Faith and Doubt, Part Two: Disappointed Thomas

The apostle Thomas had the opportunity to be the first person to believe the gospel by faith. Instead, he became the 15th or so to believe the gospel based on sight.

Here’s how the story goes. Jesus appeared to several women, and to ten apostles, after his resurrection. But Thomas wasn’t around. Then we read:

So the other disciples told him, "We have seen the Lord." But he said to them, "Unless I see in his hands the mark of the nails, and place my finger into the mark of the nails, and place my hand into his side, I will never believe."

Eight days later, his disciples were inside again, and Thomas was with them. Although the doors were locked, Jesus came and stood among them and said, "Peace be with you."

Then he said to Thomas, "Put your finger here, and see my hands; and put out your hand, and place it in my side. Do not disbelieve, but believe."

Thomas answered him, "My Lord and my God!"

Jesus said to him, "Have you believed because you have seen me? Blessed are those who have not seen and yet have believed." (John 20:24-29)

Notice how strongly Thomas expressed his doubt: “Unless I see…I will never believe!” Rather than Doubting Thomas it would be more accurately to speak of Unbelieving Thomas.

What do you think led to Thomas’ disbelief? There are a variety of possibilities. Perhaps he was simply a skeptic, the sort we encounter in our culture regularly – someone who believed only what his eyes could see. Yet this seems the least likely option considering that he was born into a long tradition of monotheism, had witnessed firsthand the miracles of Jesus, and had confessed his faith in God in the past. Thomas is probably not the patron saint of skepticism – if skeptics have need of such patronage.

Another option is that Thomas was unwilling to quickly adopt a belief that would so radically change his life. To believe in Jesus’ resurrection would affect his understanding of the resurrection - first century Jews believed the righteous would rise someday, but not now. More significantly, such a belief would radicalize his understanding of Jesus and of himself as Jesus’ disciple and spokesperson. I know that many people are hesitant to truly give Jesus a chance because they don’t want their life changed too dramatically.

But I think the strongest option is that Thomas had been deeply and painfully affected by Jesus’ death. Having followed Jesus for years, he had grown to like him, believe him, and hope in him. To see him violently executed was too much to bear. For a million personal, emotional, and religious reasons, he no doubt found himself saying to God: “Why?

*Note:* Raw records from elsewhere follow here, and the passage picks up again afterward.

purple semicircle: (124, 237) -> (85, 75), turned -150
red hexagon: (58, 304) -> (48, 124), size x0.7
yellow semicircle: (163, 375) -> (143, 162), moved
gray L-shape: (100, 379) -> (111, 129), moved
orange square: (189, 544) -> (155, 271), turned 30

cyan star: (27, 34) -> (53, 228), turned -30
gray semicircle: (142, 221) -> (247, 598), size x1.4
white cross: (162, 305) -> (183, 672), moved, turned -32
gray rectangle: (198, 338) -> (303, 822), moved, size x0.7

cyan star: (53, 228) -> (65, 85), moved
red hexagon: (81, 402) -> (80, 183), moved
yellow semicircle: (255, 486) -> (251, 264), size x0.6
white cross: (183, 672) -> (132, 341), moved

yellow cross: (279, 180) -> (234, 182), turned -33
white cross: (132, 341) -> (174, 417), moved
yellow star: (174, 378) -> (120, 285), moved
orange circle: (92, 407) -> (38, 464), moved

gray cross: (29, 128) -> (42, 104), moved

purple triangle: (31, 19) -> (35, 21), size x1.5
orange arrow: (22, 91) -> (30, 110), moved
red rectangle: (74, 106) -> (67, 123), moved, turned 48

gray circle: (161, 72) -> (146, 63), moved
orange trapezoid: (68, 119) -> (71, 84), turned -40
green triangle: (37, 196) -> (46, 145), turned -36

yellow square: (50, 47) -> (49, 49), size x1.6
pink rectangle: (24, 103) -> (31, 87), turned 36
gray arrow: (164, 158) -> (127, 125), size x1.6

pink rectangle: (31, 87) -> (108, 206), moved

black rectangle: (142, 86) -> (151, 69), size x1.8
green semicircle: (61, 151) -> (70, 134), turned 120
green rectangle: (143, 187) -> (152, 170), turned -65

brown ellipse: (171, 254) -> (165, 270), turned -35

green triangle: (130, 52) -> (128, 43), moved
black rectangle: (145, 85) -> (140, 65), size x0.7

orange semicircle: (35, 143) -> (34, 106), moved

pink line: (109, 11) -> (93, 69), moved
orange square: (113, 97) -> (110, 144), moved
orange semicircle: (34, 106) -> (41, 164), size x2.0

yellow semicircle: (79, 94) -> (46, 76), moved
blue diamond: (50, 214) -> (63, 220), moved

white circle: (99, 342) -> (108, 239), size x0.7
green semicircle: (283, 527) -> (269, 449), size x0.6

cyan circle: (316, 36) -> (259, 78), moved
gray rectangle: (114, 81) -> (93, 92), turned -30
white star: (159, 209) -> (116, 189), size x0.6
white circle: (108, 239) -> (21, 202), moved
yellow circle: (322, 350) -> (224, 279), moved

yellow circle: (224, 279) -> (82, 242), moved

Why? Why?”

After all, isn’t disappointment often the birthplace of doubt? Although doubt sometimes creeps into our intellect, it can also burst onto the scene when suffering or pain explodes our expectations of what God “should” be and do.

Do you believe, or does personal pain, disappointment, or perhaps the fear of a changed life keep you from faith? Or for you is it something else?

The gospel of Thomas is that Jesus does not leave Thomas to die in (and for) his unbelief. He mercifully appears to Thomas, taking him up on his challenge. Thomas, however, simply worships – we don’t read that he ever put his fingers in Jesus’ wounds. And he gave a great confession of faith: “My Lord and my God!”

Jesus, after taking Thomas up on his challenge, then leaves us with a challenge: “Blessed are those who have not seen and yet have believed.”